The purpose of this document is to give the technical personnel some basic guidelines on the connectivity requirements of Netreo to speed the implementation process. If you have any questions, please contact Netreo Support at support@netreo.com for an immediate response.

This document cannot be comprehensive, as custom configurations may add additional connectivity requirements that are unique to a customer’s environment. For additional documentation on firewall requirements see Deployment Specifications for more details on the protocols and polling methods.

The basic architecture used is that local information is collected through the use of one or more dedicated virtual appliances in the customer environment, known as service engines (SE). These service engines can be configured to collect polling/statistical data, NetFlow and traffic data, or syslog data. The exact configuration of a particular SE will dictate the connectivity requirements for it and how much bandwidth it will consume.

Global Firewall Requirements

Basic IP connectivity to the managed devices is necessary to monitor the systems for availability in Netreo. This basic level of IP connectivity requires that Netreo be able to Ping (ICMP ECHO) the managed devices. In addition to Ping, Netreo will need connectivity to a DNS (internal) server as well as an NTP (external or internal) server so that Name/IP resolution is possible and so that Netreo’s clock can remain synced.

Outbound connectivity to the cloud management portal is required. This connectivity is used to sync on premise device telemetry and status with Netreo Cloud. This connectivity is also how the service engines receive software updates.

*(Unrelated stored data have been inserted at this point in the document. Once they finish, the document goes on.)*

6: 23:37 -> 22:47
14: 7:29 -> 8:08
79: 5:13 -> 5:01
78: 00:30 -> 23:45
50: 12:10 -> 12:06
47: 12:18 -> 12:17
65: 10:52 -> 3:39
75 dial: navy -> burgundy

• TCP/443 outbound communication to connector.netreo.cloud.
  • This connection must be direct, without the use of a proxy.
• ICMP (echo, echo-reply, ttl exceeded) to all monitored devices from the SE.
• DNS: Port TCP/UDP/53 (originating from the SE to any/all internal DNS servers).
• NTP: Port UDP/123 (originating from the SE to any/all internal NTP servers).
• NOTE: if ICMP is not an option for particular devices, a Netreo SE can be configured to use any TCP port to determine device availability.
• For UI access to the SE (only required for troubleshooting and initial deployment) from internal management systems/users to destination TCP/443 on the SE.

Estimated Bandwidth Usage

We have estimated the bandwidth usage that can be expected inbound and outbound from cloud-connected service engines. Varying device types can attribute to more or less data being sent across, eg., Windows servers will typically use more data than standard SNMP network devices.

• Cloud to SE: ~56Kbps upload per SE.
• SE to Cloud: ~140-200 Kbps download per 1k managed devices per SE.

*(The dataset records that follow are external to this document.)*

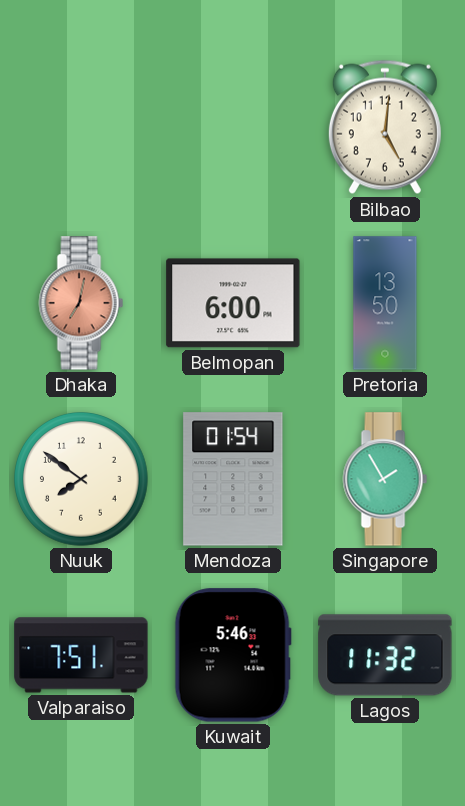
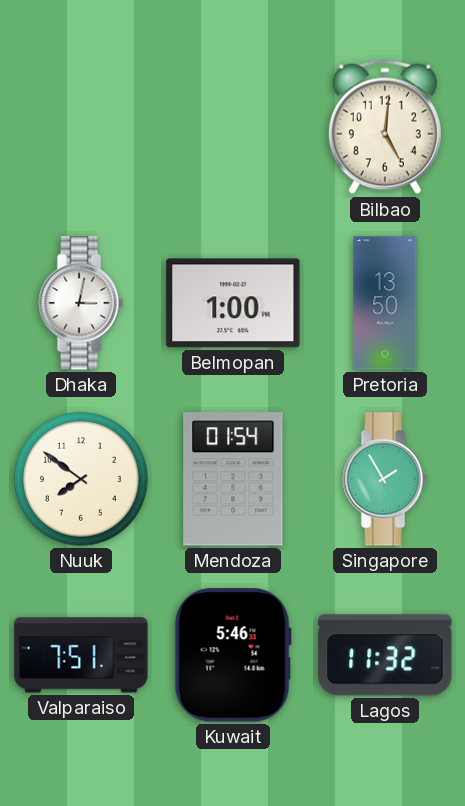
Dhaka: 7:02 -> 3:02
Dhaka dial: salmon -> white
Belmopan: 6:00 -> 1:00
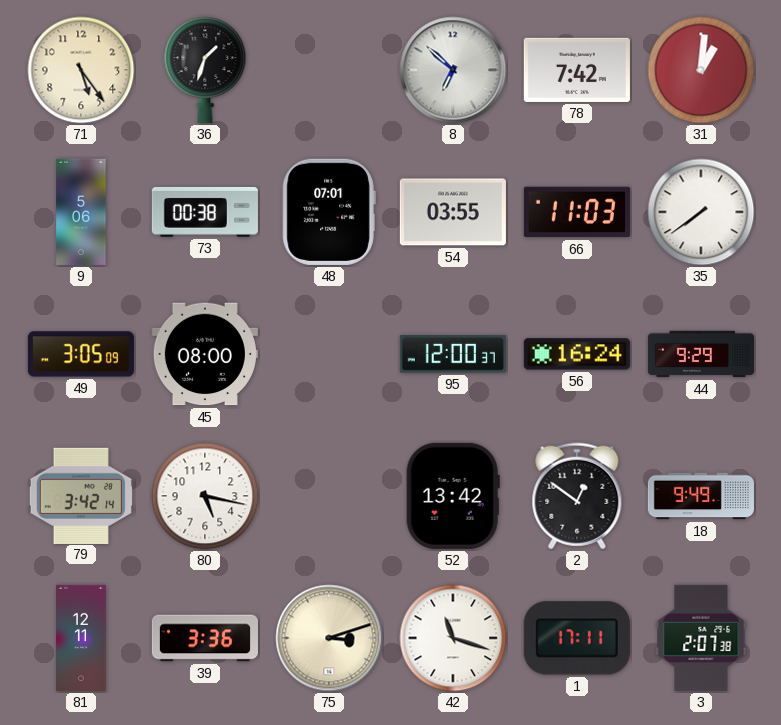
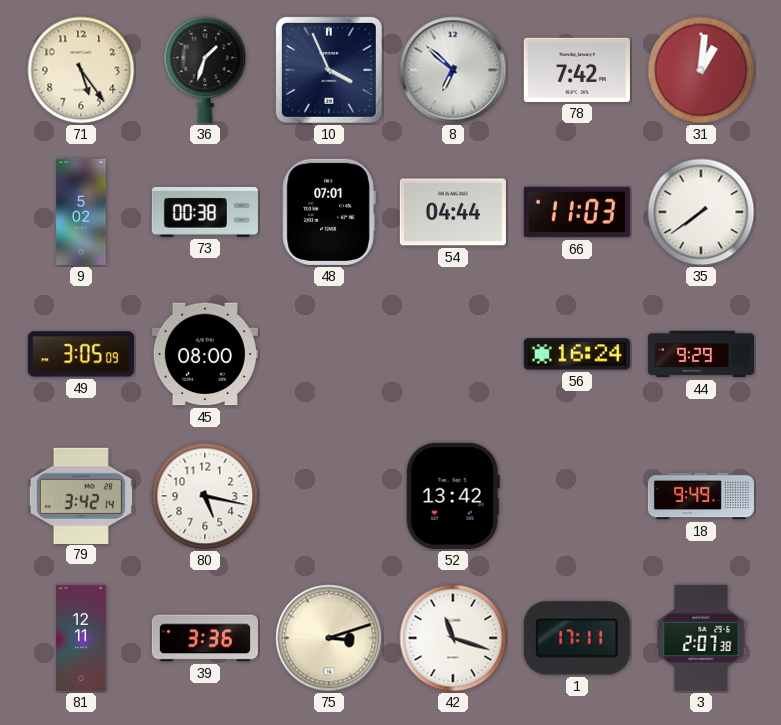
10: none -> 3:56
9: 5:06 -> 5:02
54: 03:55 -> 04:44
95: 12:00 -> none
2: 12:51 -> none
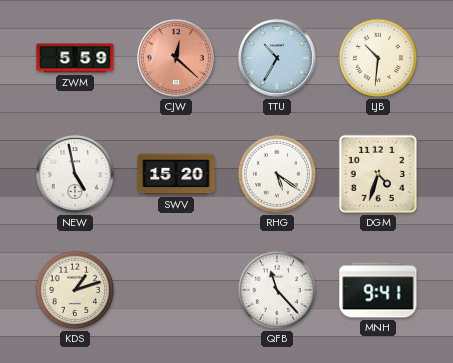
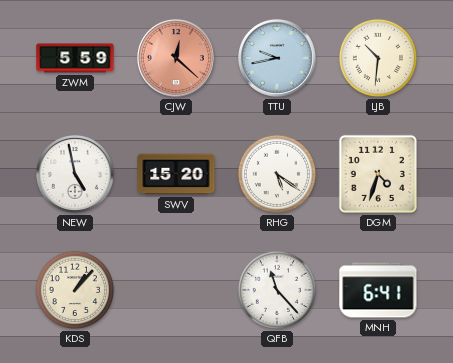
TTU: 10:35 -> 9:43
KDS: 1:12 -> 1:07
MNH: 9:41 -> 6:41
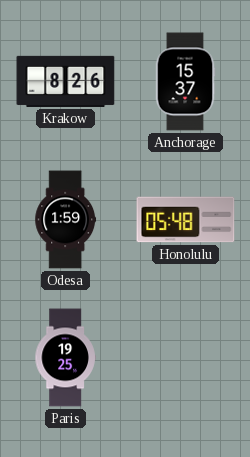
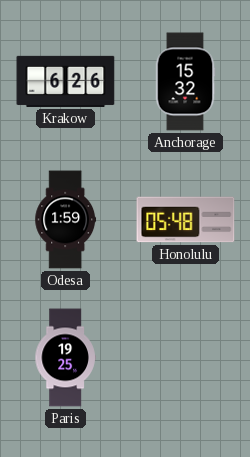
Krakow: 8:26 -> 6:26
Anchorage: 15:37 -> 15:32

The use of traffic collection (NetFlow, etc) and logging (syslog, Windows event log) can potentially add significantly more upload data, which will vary based on the number of devices sending this information and the speed of the interfaces being monitored (in the case of traffic data).

Network Devices

(Routers, switches, UPS, load balancers, wireless, firewalls, etc.)

Netreo uses SNMP to collect data from these types of devices. Your devices should be configured to respond to SNMP from the IP address of the Netreo appliance. Only read-only access is required. Netreo recommends SNMPv2c for best performance, though all versions of SNMP are supported. 

Netreo also incorporates a device configuration manager used for backing up device configurations and tracking changes. Netreo will need privileged login credentials to these devices in order to use the configuration management features. See the “Configuration Management” section of this document for more information on this capability.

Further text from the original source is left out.